Jordotomegathericon saw the lemurs, screamed and immediately jumped behind a chair, to protect himself (he lost a sister to a rabid lemur attack many years ago (it still haunts him)))). He then proceeded to lift an entire semi-truck to shield himself from the gathering of the lemurs. "Wow, I can lift heavy things! " Then, being too scared to stay and watch, Kim, Angie, and April ran into the bathroom, which caused Jordqwertyuiopn to drop the semi-truck.

"Oww! My power is gone!"

"No, you illegal! It just only works when hot girls are around!" said Kyle sharply. "Now, about the-"
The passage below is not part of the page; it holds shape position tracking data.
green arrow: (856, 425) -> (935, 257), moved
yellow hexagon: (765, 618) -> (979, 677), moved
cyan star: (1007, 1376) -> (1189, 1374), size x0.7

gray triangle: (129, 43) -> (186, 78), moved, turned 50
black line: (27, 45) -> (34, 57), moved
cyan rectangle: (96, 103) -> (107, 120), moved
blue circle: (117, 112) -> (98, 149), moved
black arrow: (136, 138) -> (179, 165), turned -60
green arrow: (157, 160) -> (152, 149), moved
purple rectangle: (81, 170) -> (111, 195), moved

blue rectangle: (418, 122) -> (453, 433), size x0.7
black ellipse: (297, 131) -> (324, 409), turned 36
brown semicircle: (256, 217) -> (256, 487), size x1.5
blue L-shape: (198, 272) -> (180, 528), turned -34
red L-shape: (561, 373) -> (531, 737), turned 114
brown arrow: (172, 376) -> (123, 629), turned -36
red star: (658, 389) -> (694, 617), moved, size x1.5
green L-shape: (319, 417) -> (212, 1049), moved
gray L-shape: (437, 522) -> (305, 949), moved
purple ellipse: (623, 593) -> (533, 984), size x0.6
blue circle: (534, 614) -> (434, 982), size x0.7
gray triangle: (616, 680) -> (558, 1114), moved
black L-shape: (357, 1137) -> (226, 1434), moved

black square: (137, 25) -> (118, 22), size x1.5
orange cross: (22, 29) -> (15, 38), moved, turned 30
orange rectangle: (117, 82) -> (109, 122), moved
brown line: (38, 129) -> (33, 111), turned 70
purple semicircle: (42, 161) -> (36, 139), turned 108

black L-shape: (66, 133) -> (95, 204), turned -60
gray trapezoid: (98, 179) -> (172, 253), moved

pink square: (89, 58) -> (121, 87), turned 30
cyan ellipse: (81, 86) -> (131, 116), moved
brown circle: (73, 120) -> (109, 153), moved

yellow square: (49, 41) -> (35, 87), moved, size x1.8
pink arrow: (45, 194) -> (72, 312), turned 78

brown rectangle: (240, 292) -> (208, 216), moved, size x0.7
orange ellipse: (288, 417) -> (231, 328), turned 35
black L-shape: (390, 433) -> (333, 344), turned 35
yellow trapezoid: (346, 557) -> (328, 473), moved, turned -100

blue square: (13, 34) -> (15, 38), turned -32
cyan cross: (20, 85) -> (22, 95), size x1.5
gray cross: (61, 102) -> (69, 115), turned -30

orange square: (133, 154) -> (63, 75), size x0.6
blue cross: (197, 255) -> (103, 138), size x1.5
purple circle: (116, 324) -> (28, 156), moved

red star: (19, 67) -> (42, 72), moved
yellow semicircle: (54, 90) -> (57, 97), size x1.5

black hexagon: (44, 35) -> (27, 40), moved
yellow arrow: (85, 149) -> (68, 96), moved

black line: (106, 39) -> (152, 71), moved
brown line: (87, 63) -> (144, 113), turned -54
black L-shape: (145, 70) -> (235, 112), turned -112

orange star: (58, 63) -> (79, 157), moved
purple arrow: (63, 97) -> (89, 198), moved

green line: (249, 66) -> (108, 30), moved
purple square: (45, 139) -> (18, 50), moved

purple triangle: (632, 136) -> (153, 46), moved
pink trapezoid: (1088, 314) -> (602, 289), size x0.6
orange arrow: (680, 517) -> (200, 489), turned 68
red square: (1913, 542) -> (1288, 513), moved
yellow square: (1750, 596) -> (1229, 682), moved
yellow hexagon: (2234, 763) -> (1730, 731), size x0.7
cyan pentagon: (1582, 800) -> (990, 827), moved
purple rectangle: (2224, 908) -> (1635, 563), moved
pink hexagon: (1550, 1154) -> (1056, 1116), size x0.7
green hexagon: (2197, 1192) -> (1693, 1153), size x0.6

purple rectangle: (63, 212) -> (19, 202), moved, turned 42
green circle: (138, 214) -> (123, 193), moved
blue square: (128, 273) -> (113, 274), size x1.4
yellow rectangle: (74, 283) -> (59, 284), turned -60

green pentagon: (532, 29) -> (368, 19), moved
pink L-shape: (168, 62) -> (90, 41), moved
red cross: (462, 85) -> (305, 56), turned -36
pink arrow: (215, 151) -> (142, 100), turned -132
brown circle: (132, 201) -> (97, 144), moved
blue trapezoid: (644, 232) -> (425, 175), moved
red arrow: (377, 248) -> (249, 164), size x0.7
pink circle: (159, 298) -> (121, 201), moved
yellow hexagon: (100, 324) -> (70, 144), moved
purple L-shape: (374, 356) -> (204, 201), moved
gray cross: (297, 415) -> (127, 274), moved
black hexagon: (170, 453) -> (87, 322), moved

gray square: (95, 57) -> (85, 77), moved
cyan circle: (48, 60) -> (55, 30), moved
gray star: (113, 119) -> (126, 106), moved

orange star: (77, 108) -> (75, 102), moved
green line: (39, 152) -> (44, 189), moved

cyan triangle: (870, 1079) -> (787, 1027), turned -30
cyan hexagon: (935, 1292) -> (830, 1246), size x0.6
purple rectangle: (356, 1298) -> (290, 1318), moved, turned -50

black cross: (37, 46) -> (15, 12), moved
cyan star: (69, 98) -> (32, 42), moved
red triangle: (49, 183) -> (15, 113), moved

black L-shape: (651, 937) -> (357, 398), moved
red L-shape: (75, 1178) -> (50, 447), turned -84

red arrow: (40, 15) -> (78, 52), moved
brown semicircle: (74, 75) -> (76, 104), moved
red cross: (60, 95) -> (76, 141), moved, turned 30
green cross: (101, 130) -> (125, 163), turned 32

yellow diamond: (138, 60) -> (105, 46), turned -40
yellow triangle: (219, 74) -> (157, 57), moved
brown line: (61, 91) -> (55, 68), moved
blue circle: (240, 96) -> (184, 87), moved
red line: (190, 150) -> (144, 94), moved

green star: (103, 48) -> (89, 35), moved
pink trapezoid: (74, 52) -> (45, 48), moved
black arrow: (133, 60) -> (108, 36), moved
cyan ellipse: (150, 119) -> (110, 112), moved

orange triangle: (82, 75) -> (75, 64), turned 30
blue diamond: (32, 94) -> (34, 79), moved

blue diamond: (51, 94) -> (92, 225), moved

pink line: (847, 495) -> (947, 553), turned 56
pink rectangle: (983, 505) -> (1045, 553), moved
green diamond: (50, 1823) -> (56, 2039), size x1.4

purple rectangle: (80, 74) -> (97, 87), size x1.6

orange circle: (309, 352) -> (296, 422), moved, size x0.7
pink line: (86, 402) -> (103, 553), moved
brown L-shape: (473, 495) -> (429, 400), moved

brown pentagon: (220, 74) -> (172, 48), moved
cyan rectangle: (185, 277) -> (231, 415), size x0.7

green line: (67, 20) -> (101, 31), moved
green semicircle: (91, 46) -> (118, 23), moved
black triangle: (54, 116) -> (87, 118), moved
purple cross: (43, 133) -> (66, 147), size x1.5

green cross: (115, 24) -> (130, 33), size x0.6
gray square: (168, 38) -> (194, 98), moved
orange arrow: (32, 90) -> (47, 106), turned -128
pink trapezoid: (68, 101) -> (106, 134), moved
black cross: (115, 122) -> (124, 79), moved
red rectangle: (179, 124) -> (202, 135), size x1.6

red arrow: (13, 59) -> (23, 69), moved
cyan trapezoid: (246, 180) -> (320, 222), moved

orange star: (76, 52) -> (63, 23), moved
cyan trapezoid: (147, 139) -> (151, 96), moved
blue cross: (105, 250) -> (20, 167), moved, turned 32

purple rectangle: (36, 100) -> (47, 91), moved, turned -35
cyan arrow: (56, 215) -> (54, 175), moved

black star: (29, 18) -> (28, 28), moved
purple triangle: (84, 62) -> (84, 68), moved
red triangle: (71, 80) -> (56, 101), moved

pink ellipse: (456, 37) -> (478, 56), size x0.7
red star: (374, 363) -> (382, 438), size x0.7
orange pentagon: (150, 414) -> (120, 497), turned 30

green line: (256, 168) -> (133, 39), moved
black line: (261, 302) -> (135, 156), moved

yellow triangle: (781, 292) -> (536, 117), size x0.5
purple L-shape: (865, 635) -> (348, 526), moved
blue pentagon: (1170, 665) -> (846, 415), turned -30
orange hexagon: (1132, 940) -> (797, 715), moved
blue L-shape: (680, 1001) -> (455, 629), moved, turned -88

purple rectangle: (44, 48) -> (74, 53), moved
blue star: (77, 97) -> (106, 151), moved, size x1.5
Kyle was about to talk about three-toed sloths and chocolate pudding (for some random reason), but all of a sudden, a bright light arose as if from nowhere; after the light dimmed, it was apparent that Kyle had been transformed into a moose with flaming antlers (it was the only rational explanation). At first everybody was intimidated by the ginormous moose before them, but then Kyle did proceed to sneeze feverishly. Kyle transformed back into his bummish teenage self again, then proclaimed, "I forgot I was allergic to moose hair."

"Who really cares?!!! We need to get going on our quest, remember?!!! We don’t have time for all this goofing around!!!" said Ben so maliciously that it would seem that he is so evil that he is good.

"Hey thanks for clearing that up, narrator! This makes things so much easier!" said Kim cheerfully.

"....................................Oh, yeah, it’s my turn." said the Mini-Me. "Wow, look at all these weapons, look at this shield! My powers are strangely similar to that of Link!"(You have to excuse the Mini-Me, he constantly plays video games (it should be an Olympic sport) and this is but one of the characters from a video game that he has spent countless years playing)))).

"Yes, but look what else you have, your superpowers have come with the spandex, and the earrings...which makes you.........unheterosexual, dude." said Kyle.

The Mini-Me trying his hardest not to listen to Kyle (even though he knew Link had an odd choice in clothing), said, "Hey, I have pointy ears too!"

"BALEETED!!"

"What was that April?"

"Oh, nothing......DELTEATED!!"

"April, what are you doing?"

"Nothing! ...... Del Taco?"

Loud gasps came from everyone in the room.

"April...... STOP THAT!!!"

"I can’t!!!! It must be my power or something."

So now everybody in the clan has identified their powers (except for Angie and Kim who happen to have the power of bounch (DON’T ASK QUESTIONS!!! THAT IS THEIR POWER!!! THERE IS NOTHING THAT WE CAN DO ABOUT IT!!! (No matter how sick and twisted it is.)))))).